The absence of discussion of UK-Israel relations in this broader sense means that the author’s narrative on the dilemmas facing Anglo-Jewry lacks context. Much of the unease of Anglo-Jewish leaders over Israeli policies was directly related to their concerns over the response of Her Majesty’s Government. The turmoil in Anglo-Jewry over Israel’s invasion of Lebanon did not occur in a vacuum: relations between Britain and Israel were already in serious crisis when, two years earlier, the Begin government attacked London over its leading role in the EEC Venice Declaration of June 1980 which called for self-determination for the Palestinians and a role for the Palestinian Liberation Organisation in peace negotiations. Also, Anglo-Jewry faced a dire predicament with Israel’s sale of arms to Argentina during the period of the Falklands War. This was a difficult episode for the Jewish community but this is also not mentioned.

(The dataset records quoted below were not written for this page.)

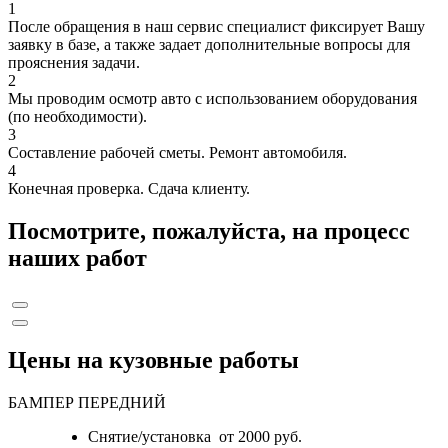
1
После обращения в наш сервис специалист фиксирует Вашу
заявку в базе, а также задает дополнительные вопросы для
прояснения задачи.
2
Мы проводим осмотр авто с использованием оборудования
(по необходимости).
3
Составление рабочей сметы. Ремонт автомобиля.
4
Конечная проверка. Сдача клиенту.
Посмотрите, пожалуйста, на процесс
наших работ
Цены на кузовные работы
БАМПЕР ПЕРЕДНИЙ
Снятие/установка от 2000 руб.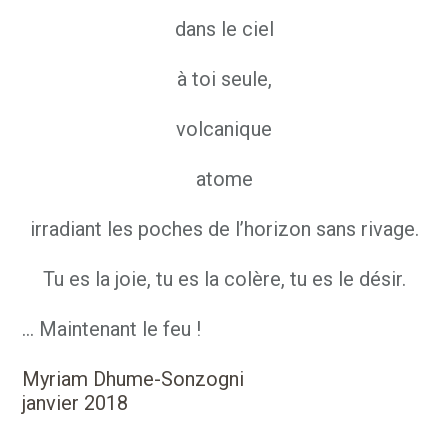
dans le ciel
à toi seule,
volcanique
atome
irradiant les poches de l’horizon sans rivage.
Tu es la joie, tu es la colère, tu es le désir.
… Maintenant le feu !
Myriam Dhume-Sonzogni
janvier 2018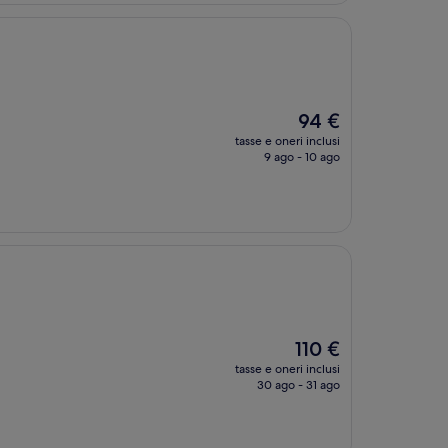
Il
94 €
prezzo
tasse e oneri inclusi
attuale
9 ago - 10 ago
è
94 €
Il
110 €
prezzo
tasse e oneri inclusi
attuale
30 ago - 31 ago
è
110 €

Furthermore, the reluctance of the Board of Deputies to criticise Israel following its invasion of Lebanon is particularly interesting in light of the situation today. In 2018, the Board criticised Israel’s Nation State Law as a threat to its democracy, while in 2019, it condemned Benjamin Netanyahu for his alliance with the extreme right Otzma Yehudit party and his claim that Israel was ‘not a country of all its citizens.’ The emergence of organisations such as Yachad and the New Israel Fund which have challenged the longstanding communal consensus on Israel are part of this new trend. I would have liked to see the author address these developments in the conclusion.

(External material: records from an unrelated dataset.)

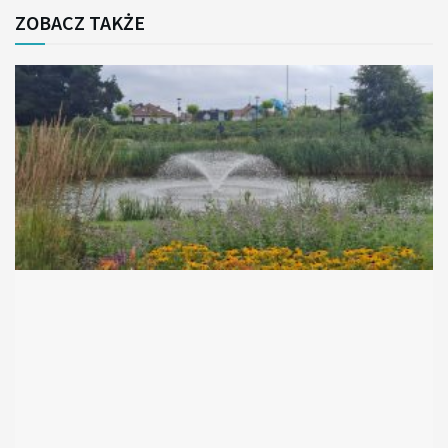
ZOBACZ TAKŻE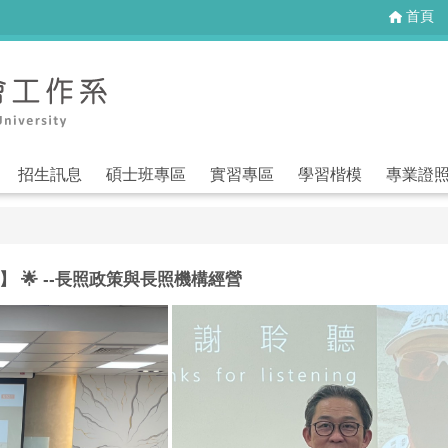
首頁
招生訊息
碩士班專區
實習專區
學習楷模
專業證
 🌟 --長照政策與長照機構經營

Finally, the author makes no reference to the extraordinary challenge facing Anglo-Jewry over the last four years since Corbyn was elected as leader of the Labour party, although there is a very brief allusion to the problems facing Jewish students at British universities. Some may be surprised by this choice, but I think the author is well served in not allowing his book to be weighed down with the controversy over the Labour party, as it has been discussed at length elsewhere.

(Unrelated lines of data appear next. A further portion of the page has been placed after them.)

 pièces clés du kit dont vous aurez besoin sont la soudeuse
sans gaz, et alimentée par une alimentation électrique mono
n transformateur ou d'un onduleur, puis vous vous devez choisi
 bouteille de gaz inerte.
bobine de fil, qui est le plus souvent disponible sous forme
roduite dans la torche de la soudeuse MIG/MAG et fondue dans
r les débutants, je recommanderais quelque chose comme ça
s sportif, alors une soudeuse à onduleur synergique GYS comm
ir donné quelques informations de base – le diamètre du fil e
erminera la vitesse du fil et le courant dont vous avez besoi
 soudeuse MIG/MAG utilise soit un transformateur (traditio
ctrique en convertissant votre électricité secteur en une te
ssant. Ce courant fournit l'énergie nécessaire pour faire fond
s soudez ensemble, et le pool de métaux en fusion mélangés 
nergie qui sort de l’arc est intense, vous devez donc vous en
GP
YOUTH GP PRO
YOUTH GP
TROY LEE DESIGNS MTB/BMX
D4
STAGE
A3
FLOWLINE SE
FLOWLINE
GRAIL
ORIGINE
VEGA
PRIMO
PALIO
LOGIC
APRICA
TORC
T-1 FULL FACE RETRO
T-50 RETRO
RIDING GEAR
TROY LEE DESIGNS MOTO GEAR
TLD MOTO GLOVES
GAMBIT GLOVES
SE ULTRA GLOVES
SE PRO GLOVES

Omer-Jackaman’s book is well researched, often fascinating and in its historical analysis of the vulnerabilities of Anglo-Jewry in the decades following the establishment of the State of Israel. It offers considerable value in shedding light on the difficulties facing British Jews today. As the book makes clear, these problems did not begin in 2015. They are also likely to be with us for some time to come.